** Source data follows **

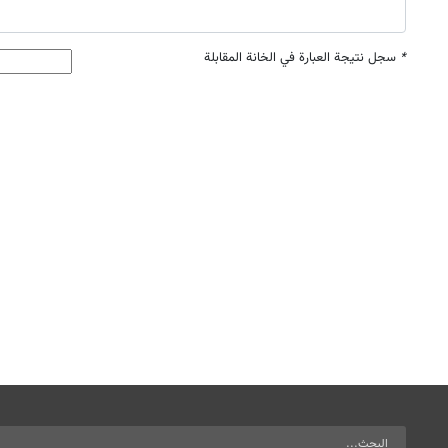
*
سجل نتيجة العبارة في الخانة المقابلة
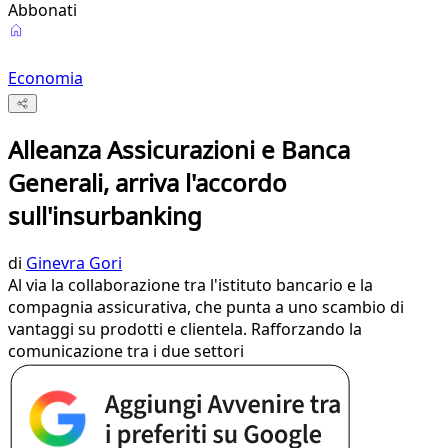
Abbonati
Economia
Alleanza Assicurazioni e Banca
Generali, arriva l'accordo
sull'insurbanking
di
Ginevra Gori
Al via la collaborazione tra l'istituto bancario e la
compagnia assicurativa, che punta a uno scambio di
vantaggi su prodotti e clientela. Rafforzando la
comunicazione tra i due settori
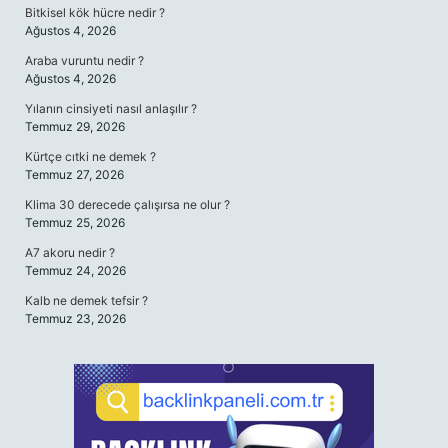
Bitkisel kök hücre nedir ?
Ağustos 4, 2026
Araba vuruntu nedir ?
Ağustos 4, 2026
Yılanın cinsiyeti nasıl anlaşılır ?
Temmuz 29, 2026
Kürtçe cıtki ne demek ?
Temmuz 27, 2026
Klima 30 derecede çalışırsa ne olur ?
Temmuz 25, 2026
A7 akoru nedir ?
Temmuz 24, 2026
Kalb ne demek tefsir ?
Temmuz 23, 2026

** End of Source data **

* Task: Give back all of the data exactly, but not the pictures.

* Answer space:
*
سجل نتيجة العبارة في الخانة المقابلة
Abbonati
Economia
Alleanza Assicurazioni e Banca
Generali, arriva l'accordo
sull'insurbanking
di
Ginevra Gori
Al via la collaborazione tra l'istituto bancario e la
compagnia assicurativa, che punta a uno scambio di
vantaggi su prodotti e clientela. Rafforzando la
comunicazione tra i due settori
Bitkisel kök hücre nedir ?
Ağustos 4, 2026
Araba vuruntu nedir ?
Ağustos 4, 2026
Yılanın cinsiyeti nasıl anlaşılır ?
Temmuz 29, 2026
Kürtçe cıtki ne demek ?
Temmuz 27, 2026
Klima 30 derecede çalışırsa ne olur ?
Temmuz 25, 2026
A7 akoru nedir ?
Temmuz 24, 2026
Kalb ne demek tefsir ?
Temmuz 23, 2026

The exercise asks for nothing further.